Late and Over Budget
People find it hard to estimate how long a job will take and how much it will cost - and they underestimate. This also goes back to the fallacies of self-confidence and optimism - "the planning fallacy" is a subject of much psychological study. What's been found is that only about 25% of people consider data at all (base-rate data from their own experience or that of others who have done similar tasks), most simply go on their expectations - and they expect they will do efficient work and encounter no obstacles.
One experiment (Buehler) asked students how long it would take to complete an assignment with three levels of chance - e.g., there was a 50% chance of being don Monday, 75% Wednesday, and 99% Friday. The outcome was that only 13% were right about the first estimate,19% about the second, and 45% about the third. The survey concluded that students overconfidence was a problem, even when they made a highly conservative forecast.

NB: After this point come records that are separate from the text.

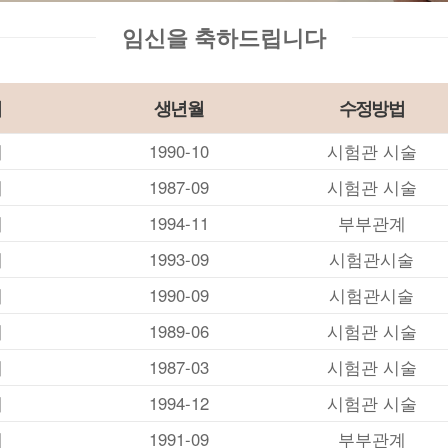
임신을 축하드립니다
이
생년월
수정방법
세
1990-10
시험관 시술
세
1987-09
시험관 시술
세
1994-11
부부관계
세
1993-09
시험관시술
세
1990-09
시험관시술
세
1989-06
시험관 시술
세
1987-03
시험관 시술
세
1994-12
시험관 시술
세
1991-09
부부관계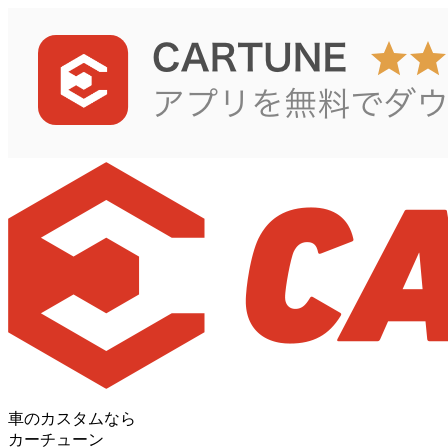
車のカスタムなら
カーチューン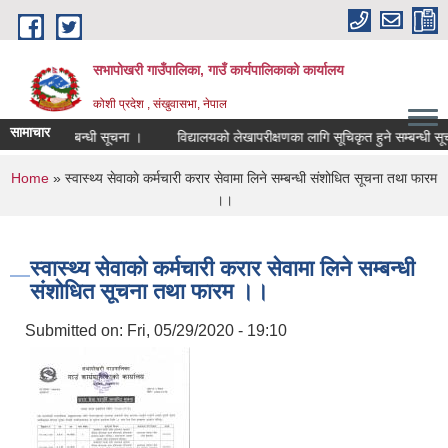
Skip to main content
सभापोखरी गाउँपालिका, गाउँ कार्यपालिकाको कार्यालय
कोशी प्रदेश , संखुवासभा, नेपाल
सामाचार
पूर्ति सम्बन्धी सूचना ।
विद्यालयको लेखापरीक्षणका लागि सूचिकृत हुने सम्बन्धी सूचना ।
You are here
Home
» स्वास्थ्य सेवाकाे कर्मचारी करार सेवामा लिने सम्बन्धी संशोधित सूचना तथा फारम
।।
स्वास्थ्य सेवाकाे कर्मचारी करार सेवामा लिने सम्बन्धी
संशोधित सूचना तथा फारम ।।
Submitted on:
Fri, 05/29/2020 - 19:10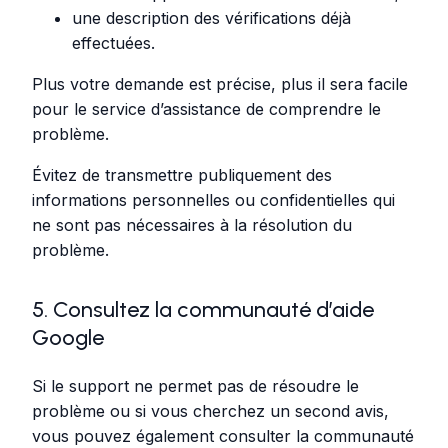
une description des vérifications déjà
effectuées.
Plus votre demande est précise, plus il sera facile
pour le service d’assistance de comprendre le
problème.
Évitez de transmettre publiquement des
informations personnelles ou confidentielles qui
ne sont pas nécessaires à la résolution du
problème.
5. Consultez la communauté d’aide
Google
Si le support ne permet pas de résoudre le
problème ou si vous cherchez un second avis,
vous pouvez également consulter la communauté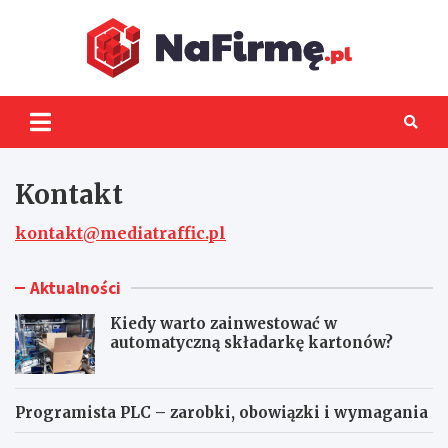
Skip
to
content
NaFir
Kontakt
kontakt@mediatraffic.pl
Aktualności
Kiedy warto zainwestować w
automatyczną składarkę kartonów?
Programista PLC – zarobki, obowiązki i wymagania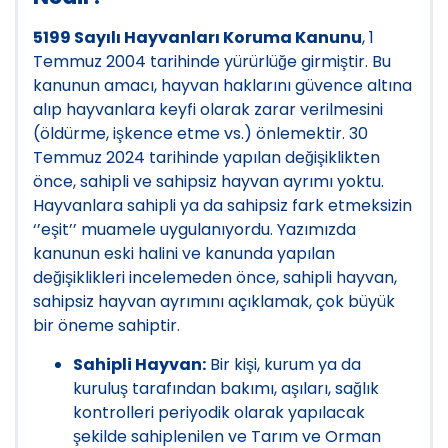
5199 Sayılı Hayvanları Koruma Kanunu
, 1
Temmuz 2004 tarihinde yürürlüğe girmiştir. Bu
kanunun amacı, hayvan haklarını güvence altına
alıp hayvanlara keyfi olarak zarar verilmesini
(öldürme, işkence etme vs.) önlemektir. 30
Temmuz 2024 tarihinde yapılan değişiklikten
önce, sahipli ve sahipsiz hayvan ayrımı yoktu.
Hayvanlara sahipli ya da sahipsiz fark etmeksizin
‘’eşit’’ muamele uygulanıyordu. Yazımızda
kanunun eski halini ve kanunda yapılan
değişiklikleri incelemeden önce, sahipli hayvan,
sahipsiz hayvan ayrımını açıklamak, çok büyük
bir öneme sahiptir.
Sahipli Hayvan:
Bir kişi, kurum ya da
kuruluş tarafından bakımı, aşıları, sağlık
kontrolleri periyodik olarak yapılacak
şekilde sahiplenilen ve Tarım ve Orman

An interesting twist: while people are poor at guessing their own completion rate, they tend to be pretty good at assessing that of other people. They are more likely to look to data sources and consider the task carefully when assessing how other people work. (EN: No source or statistics here - it seems reasonable but anecdotal.)
(EN: My sense is a larger problem with estimating projects - people are trained or encouraged to lowball projects to get a sponsor or customer to sign off, and then come back later once money has already been spent and ask for more, knowing the person will feel a sense of commitment. In this way, you can get people to accept an outlay that might have scared them off if they knew in advance how much it would really cost. It's disingenuous, but it is a very common practice.)
How to Incorporate the Outside View into Your Decisions
Getting an "outside view" can be helpful in making estimates more accurate.
A first step in doing so is to find a reference class, a group of situations that are similar to the decision that you face. Chances are, someone has done something similar to what you are about to do, and getting data from them can help set expectations that are more reasonable.
Next, assess the distribution of outcomes. You will likely find a wide range of outcomes - and rather than distill them to an average, consider the extremes of success and failure. One example is survival rates for diseases such as mesothelioma - a report might indicate that the average person lives only eight months after being diagnosed - but this failed to consider the age of the patient and how far the condition had progressed by the time diagnosis took place. A young person, caught in the early states, should not be misled to thinking that the average is a reasonable expectation for himself.
Next, make a prediction. With the data you have gathered and an awareness of the factors that influence the range of outcomes, you are in a better position to make an accurate forecast. Express your chances of success as a range of outcomes rather than a single prediction.
Finally, assess the reliability of your prediction and fine-tune it. In some instances, the predictive model is very weak - e.g., weathermen are generally accurate predicting what the temperature will be, though cloud cover and precipitation still seem to escape them. The less accurate the predictive model, the more it will need to be adjusted toward the mean or other relevant statistical measures.
The main lesson to learn from the difference between the inside view and an outside one is that many decision makers tend to assume uniqueness, whereas the most accurate prediction models are often based on the assumption of sameness. While we should not become slaves to statistics and attempt to follow the most risk-free decision models, the numbers should not be ignored.